Global A&D industry revenue is expected to begin to recover this year following a challenging 2020, according to Deloitte. Though the commercial sector has been disproportionately more impacted than the defense sector, strengthening and preserving innovation across the entire industry depends on its continued willingness to adapt to smart manufacturing technologies.
Embracing the digital transformation is key to growing out of volatility during this recovery period—and the defense industry’s success with Quality 4.0 tech proves how they support resilience in the face of uncertainty.
Recent events boosted worldwide digital transformation efforts. However, moving further into the global recovery period, these digital mechanisms are not just a necessity but also a standard. The demonstrated value of data is one of the primary drivers of this shift. For A&D, there’s value in creating a digital thread to incorporate into the digital fabric of the supply chain that connects to each stage of the manufacturing process. Developing this strategy through digitalization unlocks strengths that provide stability in the face of disruption.
Quality 4.0 strategies employ a data-driven approach to quality processes. But these methods require high-quality precision data to be effective. A metrology-grade blue light 3D scanner enables the collection of such data, working as a digitizer for critical aerospace components.

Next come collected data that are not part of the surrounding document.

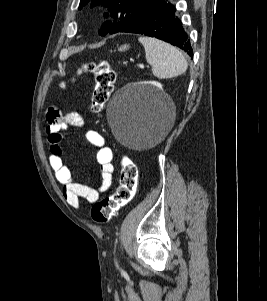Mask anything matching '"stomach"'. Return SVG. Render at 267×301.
Listing matches in <instances>:
<instances>
[{
  "label": "stomach",
  "mask_w": 267,
  "mask_h": 301,
  "mask_svg": "<svg viewBox=\"0 0 267 301\" xmlns=\"http://www.w3.org/2000/svg\"><path fill=\"white\" fill-rule=\"evenodd\" d=\"M129 48V45H122L120 48H119V51H126L127 49Z\"/></svg>",
  "instance_id": "stomach-1"
}]
</instances>
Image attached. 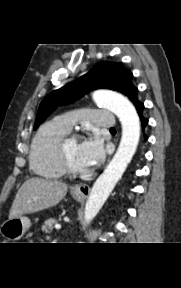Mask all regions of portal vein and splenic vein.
<instances>
[{"instance_id":"obj_1","label":"portal vein and splenic vein","mask_w":181,"mask_h":288,"mask_svg":"<svg viewBox=\"0 0 181 288\" xmlns=\"http://www.w3.org/2000/svg\"><path fill=\"white\" fill-rule=\"evenodd\" d=\"M55 228H56L57 230H59V229H61V225L56 224V225H55Z\"/></svg>"}]
</instances>
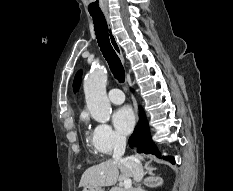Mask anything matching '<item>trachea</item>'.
Returning <instances> with one entry per match:
<instances>
[{
	"label": "trachea",
	"mask_w": 233,
	"mask_h": 191,
	"mask_svg": "<svg viewBox=\"0 0 233 191\" xmlns=\"http://www.w3.org/2000/svg\"><path fill=\"white\" fill-rule=\"evenodd\" d=\"M94 22L95 35L100 47V50L108 62L109 68L114 77L119 81H124V68L116 54L115 50L111 46L109 41V30L106 19L103 14H91Z\"/></svg>",
	"instance_id": "3493384b"
}]
</instances>
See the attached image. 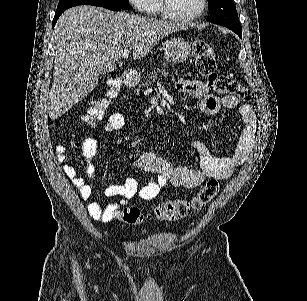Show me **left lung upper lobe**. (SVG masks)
Returning <instances> with one entry per match:
<instances>
[{
    "instance_id": "obj_1",
    "label": "left lung upper lobe",
    "mask_w": 307,
    "mask_h": 301,
    "mask_svg": "<svg viewBox=\"0 0 307 301\" xmlns=\"http://www.w3.org/2000/svg\"><path fill=\"white\" fill-rule=\"evenodd\" d=\"M209 21L225 26L242 38V27L233 0H208Z\"/></svg>"
}]
</instances>
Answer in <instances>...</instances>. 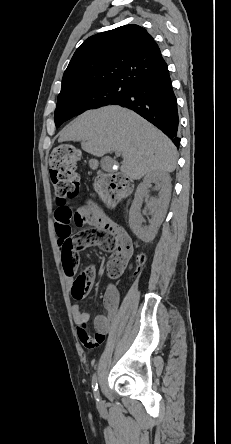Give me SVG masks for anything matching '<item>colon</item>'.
Wrapping results in <instances>:
<instances>
[{
	"label": "colon",
	"mask_w": 231,
	"mask_h": 444,
	"mask_svg": "<svg viewBox=\"0 0 231 444\" xmlns=\"http://www.w3.org/2000/svg\"><path fill=\"white\" fill-rule=\"evenodd\" d=\"M79 158L78 151L71 145H62L57 148L50 157L49 172L52 185L58 200L73 197L79 187L76 164ZM132 182L121 174H111L101 177L96 183V189L102 198L110 205L114 204L122 195L130 191ZM75 224L83 225L80 215L76 216ZM129 256L124 251L114 252L109 260L108 275L112 278L119 277L127 263ZM142 262V259L139 260ZM65 268L75 270L78 264V254L73 251H66L62 257ZM92 284V270L87 269L78 274L72 284V295L75 298L84 297Z\"/></svg>",
	"instance_id": "5ec220e1"
}]
</instances>
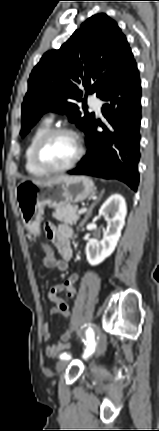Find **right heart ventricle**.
Wrapping results in <instances>:
<instances>
[{
	"mask_svg": "<svg viewBox=\"0 0 159 431\" xmlns=\"http://www.w3.org/2000/svg\"><path fill=\"white\" fill-rule=\"evenodd\" d=\"M50 129V121L45 120L40 123L29 137L27 146L25 148L24 158H25V168L26 171L35 177H41L47 174L44 170L37 166L33 158L34 146L38 139Z\"/></svg>",
	"mask_w": 159,
	"mask_h": 431,
	"instance_id": "obj_1",
	"label": "right heart ventricle"
}]
</instances>
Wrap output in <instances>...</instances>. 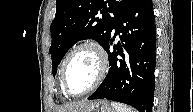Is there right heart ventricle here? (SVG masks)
I'll return each mask as SVG.
<instances>
[{"mask_svg": "<svg viewBox=\"0 0 193 112\" xmlns=\"http://www.w3.org/2000/svg\"><path fill=\"white\" fill-rule=\"evenodd\" d=\"M60 87H61L62 94L65 95V96H67V95L65 94L64 90H63V87H62V84H61V78H60Z\"/></svg>", "mask_w": 193, "mask_h": 112, "instance_id": "1", "label": "right heart ventricle"}]
</instances>
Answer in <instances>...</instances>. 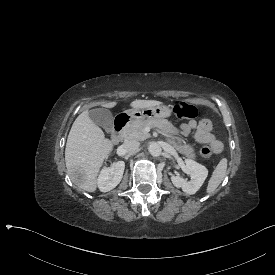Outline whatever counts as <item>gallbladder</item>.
I'll return each instance as SVG.
<instances>
[{
	"label": "gallbladder",
	"instance_id": "gallbladder-1",
	"mask_svg": "<svg viewBox=\"0 0 275 275\" xmlns=\"http://www.w3.org/2000/svg\"><path fill=\"white\" fill-rule=\"evenodd\" d=\"M90 119L101 126L108 134L114 129L113 115L111 111L102 108L91 109L89 111Z\"/></svg>",
	"mask_w": 275,
	"mask_h": 275
}]
</instances>
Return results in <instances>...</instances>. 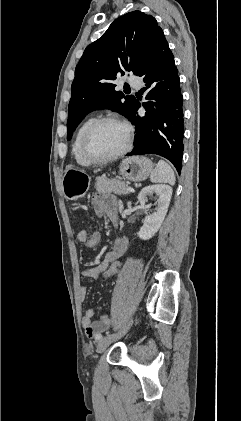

The resulting digital twin provides opportunities for updating antiquated inspection processes.
For example, traditional thickness measurement methods often involve costly destructive techniques like cutting up high-value parts, such as turbine blades. Digitalizing this inspection process saves time and money, and the resulting data creates a digital record of the part’s validation that accompanies it for life.
Successful A&D manufacturers currently accelerate inline production inspection using batch processing systems that enable the automatic robotic transfer of parts from an automated 3D scanner integrated with a programmable logic controller interface station. The machine uses advanced computation to quickly determine if critical parts will pass inspection.
Enhancing the inspection process through this form of automation reduces the time necessary to inspect smaller components.
However, for larger parts and assemblies, A&D manufacturers achieve the same improvement with larger, automated 3D scanning and inspection solutions or autonomous guided vehicles equipped with blue light 3D scanning systems.
Automation helps manufacturers manage the quality process by reducing repetition, creating a repeatable process and eliminating human error.
A&D companies adopting automation strategies are gaining advantages and strengthening the industry’s rebound while protecting its future—by using technology to stay ahead of foreign competition.
Quality 4.0 initiatives use data to measure quality and analyze, predict and solve business challenges. For example, performing trend analysis using 3D measurement data reveals patterns that provide intelligence to accurately predict trends for planning and correcting manufacturing processes. After identifying trends, machining issues, surface defects and geometrical anomalies, this data becomes digital documentation that follows the part for life. The exposed insights prompt successful business decisions.
By tracking minor deviations across production processes and addressing the root cause before creating out-of-spec parts, manufacturers predict and solve problems before they arise.
The industry can move forward smarter, with better information derived from better tech. As advancements in quality processes continue to reshape the relationship between technology and humans, they’ll also continue to cut costs. By automating tedious processes, Quality 4.0 tech provides humans with more capacity to focus on advancing engineering, quality and safety.
Adopting advanced data collection methods and strategies will be a relevant contributor to the aerospace industry’s recovery, perseverance and resilience.